Quantification of Active –NH2 Groups on Au Nanostructures by Dye-Labeling Assay
To 500 µL Au-S-PEG-NH2 (with a known concentration), 2 µL of 50 mM FITC in dimethyl sulfoxide (DMSO) was added. The reaction mixture was incubated at room temperature for 15 min, followed by five times washing with water. The pellet was re-dispersed in 500 µL water. To the pellet suspension, 2.5 mL of 40 mM KCN aqueous solution and 2.0 mL water was added to dissolve the Au nanoparticles at room temperature for 30 min. After that, fluorescent spectra (λex ≈ 488 nm, λem ≈ 520 nm) were taken from the sample. The concentration of FITC in each sample was calculated by comparing with the calibration curve obtained for free FITC aqueous solution.
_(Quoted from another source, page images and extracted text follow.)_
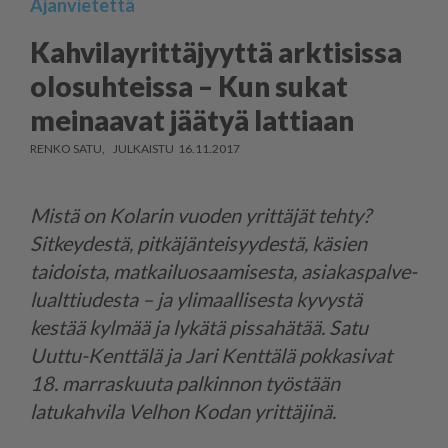
Ajanvietettä
Kahvila­y­rit­tä­jyyttä arktisissa
olosuhteissa – Kun sukat
meinaavat jäätyä lattiaan
RENKO SATU
16.11.2017
Mistä on Kolarin vuoden yrittäjät tehty?
Sitkeydestä, pitkäjän­tei­syydestä, käsien
taidoista, matkai­luo­saa­misesta, asiakas­pal­ve­
lu­alt­tiudesta – ja ylimaallisesta kyvystä
kestää kylmää ja lykätä pissahätää. Satu
Uuttu-Kenttälä ja Jari Kenttälä pokkasivat
18. marraskuuta palkinnon työstään
latukahvila Velhon Kodan yrittäjinä.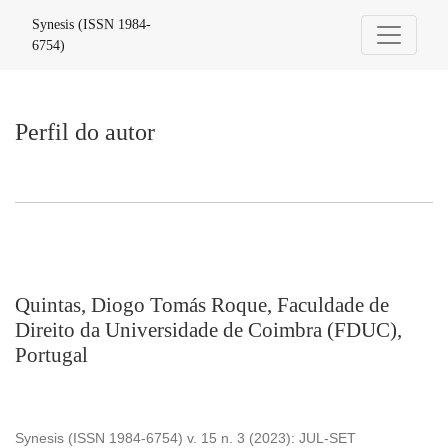
Perfil do autor
Synesis (ISSN 1984-
6754)
Perfil do autor
Quintas, Diogo Tomás Roque, Faculdade de
Direito da Universidade de Coimbra (FDUC),
Portugal
Synesis (ISSN 1984-6754) v. 15 n. 3 (2023): JUL-SET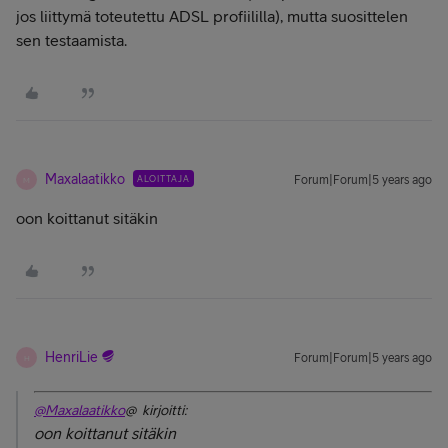
jos liittymä toteutettu ADSL profiililla), mutta suosittelen
sen testaamista.
Maxalaatikko
ALOITTAJA
Forum|Forum|5 years ago
M
oon koittanut sitäkin
HenriLie
Forum|Forum|5 years ago
H
@Maxalaatikko
@ kirjoitti:
oon koittanut sitäkin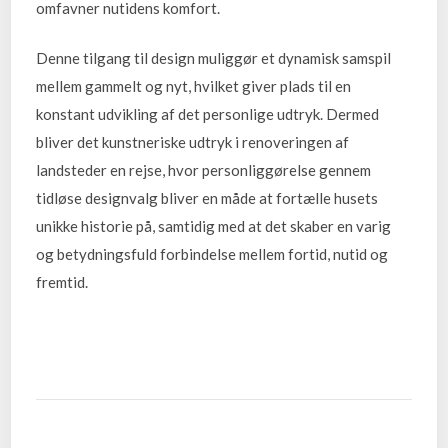
omfavner nutidens komfort.
Denne tilgang til design muliggør et dynamisk samspil
mellem gammelt og nyt, hvilket giver plads til en
konstant udvikling af det personlige udtryk. Dermed
bliver det kunstneriske udtryk i renoveringen af
landsteder en rejse, hvor personliggørelse gennem
tidløse designvalg bliver en måde at fortælle husets
unikke historie på, samtidig med at det skaber en varig
og betydningsfuld forbindelse mellem fortid, nutid og
fremtid.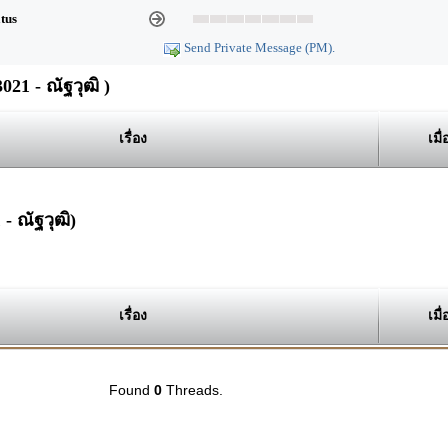
atus
Send Private Message (PM).
21 - ณัฐวุฒิ )
เรื่อง
เมื่
- ณัฐวุฒิ)
เรื่อง
เมื่
Found
0
Threads.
The number of active –NH2 groups per Au nanoparticle was calculated from the numbers of FITCs and Au nanoparticles. Each data point represents an average of three replicas.
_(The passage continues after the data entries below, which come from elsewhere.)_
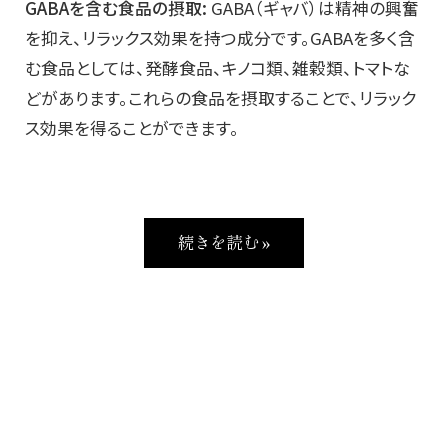
GABAを含む食品の摂取:
GABA（ギャバ）は精神の興奮
を抑え、リラックス効果を持つ成分です。GABAを多く含
む食品としては、発酵食品、キノコ類、雑穀類、トマトな
どがあります。これらの食品を摂取することで、リラック
ス効果を得ることができます。
続きを読む »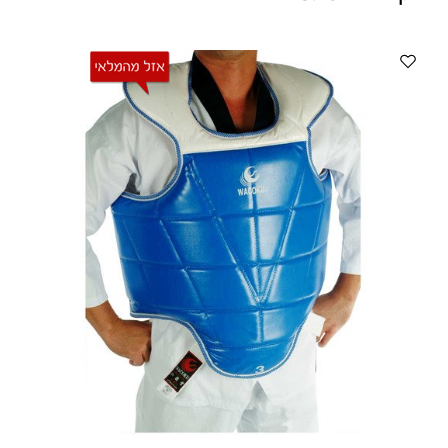
ווטצאפ
(
הודעות בלבד
):
052-8059900
מענה טלפוני:
04-8411075
,
04-8411010
בין השעות 9:00-17:00
לחיצת כפתור
"צור קשר"
באתר
דוא"ל:
citysport1@013.net
citysport2@013.net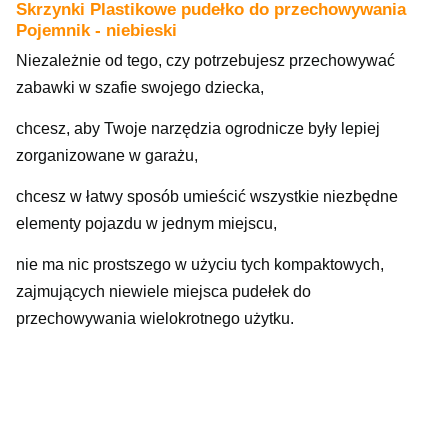
Skrzynki Plastikowe pudełko do przechowywania
Pojemnik - niebieski
Niezależnie od tego, czy potrzebujesz przechowywać
zabawki w szafie swojego dziecka,
chcesz, aby Twoje narzędzia ogrodnicze były lepiej
zorganizowane w garażu,
chcesz w łatwy sposób umieścić wszystkie niezbędne
elementy pojazdu w jednym miejscu,
nie ma nic prostszego w użyciu tych kompaktowych,
zajmujących niewiele miejsca pudełek do
przechowywania wielokrotnego użytku.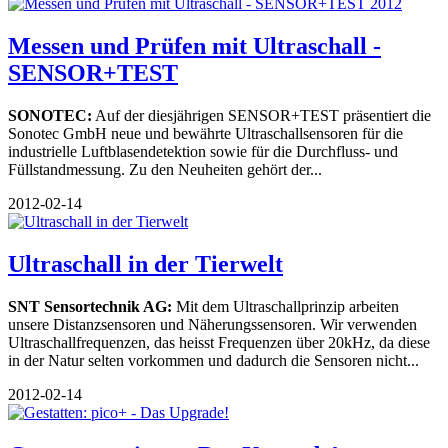
Messen und Prüfen mit Ultraschall -
SENSOR+TEST
SONOTEC:
Auf der diesjährigen SENSOR+TEST präsentiert die
Sonotec GmbH neue und bewährte Ultraschallsensoren für die
industrielle Luftblasendetektion sowie für die Durchfluss- und
Füllstandmessung. Zu den Neuheiten gehört der...
2012-02-14
Ultraschall in der Tierwelt
SNT Sensortechnik AG:
Mit dem Ultraschallprinzip arbeiten
unsere Distanzsensoren und Näherungssensoren. Wir verwenden
Ultraschallfrequenzen, das heisst Frequenzen über 20kHz, da diese
in der Natur selten vorkommen und dadurch die Sensoren nicht...
2012-02-14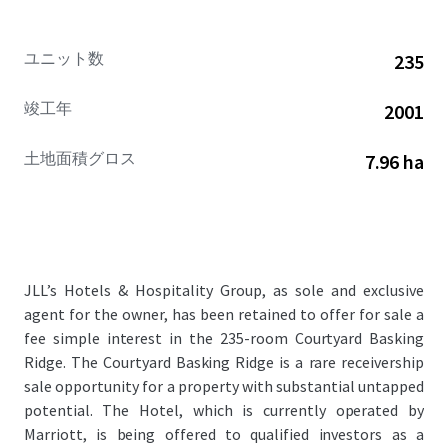
ユニット数
235
竣工年
2001
土地面積グロス
7.96 ha
JLL’s Hotels & Hospitality Group, as sole and exclusive
agent for the owner, has been retained to offer for sale a
fee simple interest in the 235-room Courtyard Basking
Ridge. The Courtyard Basking Ridge is a rare receivership
sale opportunity for a property with substantial untapped
potential. The Hotel, which is currently operated by
Marriott, is being offered to qualified investors as a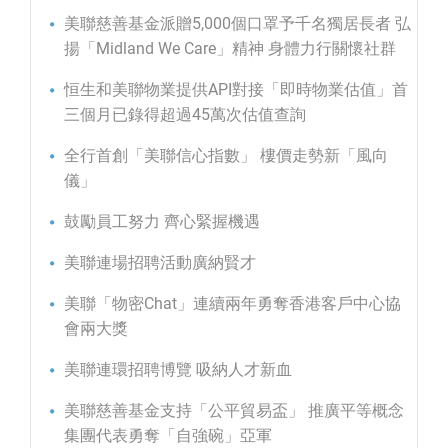
美聯慈善基金派贈5,000個口罩予千名獨居長者 弘
揚「Midland We Care」精神 身體力行關懷社群
恒生和美聯物業提供API對接「即時物業估值」首
三個月已錄得超過45萬次估值查詢
全行首創「美聯信心指數」 樓價走勢新「風向
儀」
鼓勵員工努力 齊心緊握機遇
美聯連場招聘活動廣納賢才
美聯「物密Chat」連續兩年勇奪香港客戶中心協
會兩大獎
美聯連環招聘博覽 吸納人才新血
美聯慈善基金支持「公平貿易盃」 推廣平等概念
集團代表勇奪「自強碗」亞軍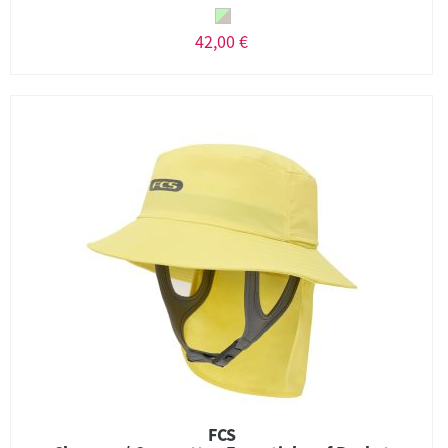
42,00 €
FCS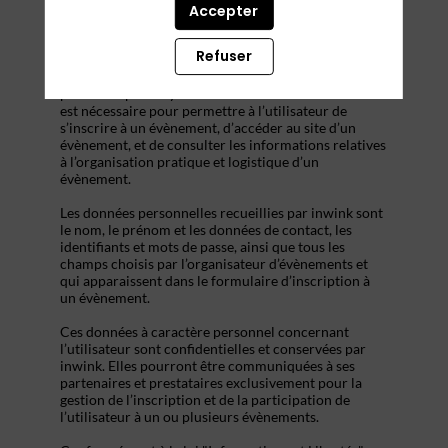
inwink
est un outil de gestion d’évènements qui gère
Accepter
l’authentification des participants lors de leur
inscription à l’évènement.
Refuser
La collecte de certaines données à caractère
personnel par le système d’authentification inwink
est nécessaire pour permettre à l’utilisateur de
s’inscrire à un évènement, d’accéder au site d’un
évènement, et de consulter les informations relatives
à l’organisation pratique et logistique d’un
évènement.
Les données personnelles recueillies par inwink sont
le nom, le prénom et les données de contact, les
identifiants et mots de passe, ainsi que tous les
champs choisis par l’organisateur d’évènements et
qui apparaissent dans le formulaire d’inscription à
un évènement.
Ces données à caractère personnel concernant
l’utilisateur sont confidentielles et conservées par
inwink. Elles pourront être communiquées à ses
partenaires et prestataires exclusivement pour la
gestion de l’inscription et de la participation de
l’utilisateur à un ou plusieurs évènements.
Quantification of Active –NH2 Groups on Au Nanostructures by Cu2+-Labeling Assay
500 µL of 0.4 nM Au-S-PEG-NH2 was washed 3 times with chelexed water and re-suspended in 500 µL chelexed water. Then, 500 µL of 1 mM DOTA-NHS in 0.1 M PB buffer (pH = 7.4) was added. The reaction mixture was incubated at room temperature for 1 h, followed by washing five times with chelexed water. After the final round of centrifugation, 1 mL of 0.1 M NaOAc buffer (pH = 5.5) was added to re-suspend the pellet, followed by the addition of 10 µL CuCl2 aqueous solution (50 mM). After incubation at 37 °C for 1 h, 500 µL of 1 mM EDTA aqueous solution was added to chelate the unbound Cu2+ ions for 15 min. The mixture was washed five times with chelexed water to remove the EDTA-Cu2+, resulting in Au-PEG-DOTA-Cu2+. For Cu2+ analysis, 5 µL of the sample solution was dissolved in 0.5 mL of concentrated aqua regia and further diluted to 30 mL using 1% HNO3 aqueous solution prior to ICP-MS measurement. The number of active –NH2 groups per Au nanoparticle could be estimated from the ratio of Cu2+ ions to Au nanoparticles from ICP-MS analysis. Each data point represents an average of three replicas.
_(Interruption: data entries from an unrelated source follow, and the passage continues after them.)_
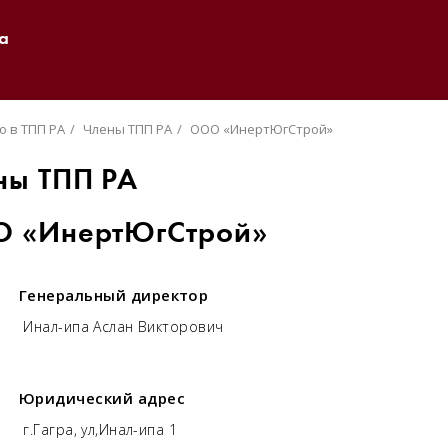
а
о в ТПП РА
Члены ТПП РА
ООО «ИнертЮгСтрой»
ны ТПП РА
 «ИнертЮгСтрой»
Генеральный директор
Инал-ипа Аслан Викторович
Юридический адрес
г.Гагра, ул,Инал-ипа 1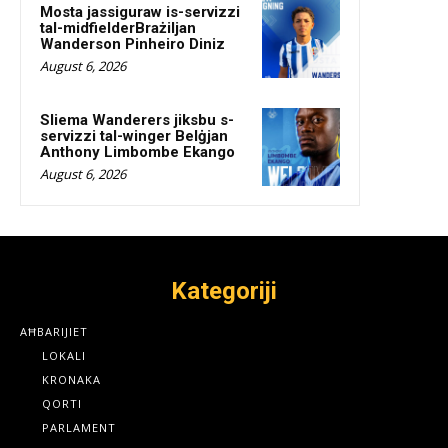
Mosta jassiguraw is-servizzi
tal-midfielderBrażiljan
Wanderson Pinheiro Diniz
August 6, 2026
Sliema Wanderers jiksbu s-
servizzi tal-winger Belġjan
Anthony Limbombe Ekango
August 6, 2026
Kategoriji
AĦBARIJIET
LOKALI
KRONAKA
QORTI
PARLAMENT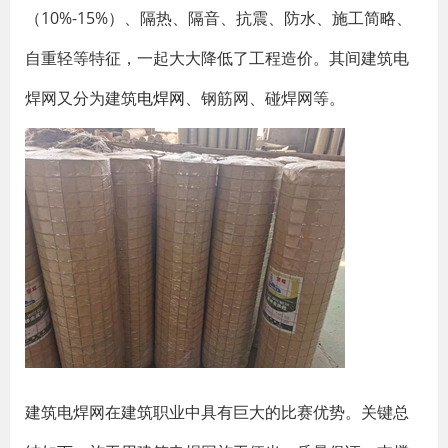
（10%-15%）、隔热、隔音、抗震、防水、施工简略、
自重轻等特征，一起大大降低了工程造价。其间建筑电
焊网又分为建筑
电焊网
、钢筋网、碰焊网等。
建筑电焊网在建筑职业中具有巨大的比赛优势。关键总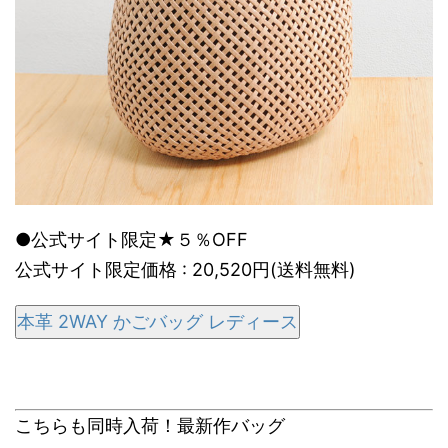
●公式サイト限定★５％OFF
公式サイト限定価格 : 20,520円(送料無料)
本革 2WAY かごバッグ レディース
こちらも同時入荷！最新作バッグ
TEM images of the Au nanostructures were obtained with a Technai G2 Spirit microscope operated at 120 kV (FEI). Fluorescence spectra were recorded using a Cary Eclipse fluorescence spectrophotometer (Varian). UV-vis spectra were taken with a Cary 50 UV-vis spectrophotometer (Varian). The hydrodynamic diameter of the Au nanostructures was measured in deionized water (pH ≈ 6.7) using dynamic light scattering (Malvern, NanoZS) which was equipped with a zeta-potential analyzer. The concentrations of Au, Ag and Cu elements were determined using ICP-MS (Perkin Elmer, Elan DRC II). The concentration of Au element was then converted to the concentration of Au nanostructures once the particle size and morphology had been determined by TEM.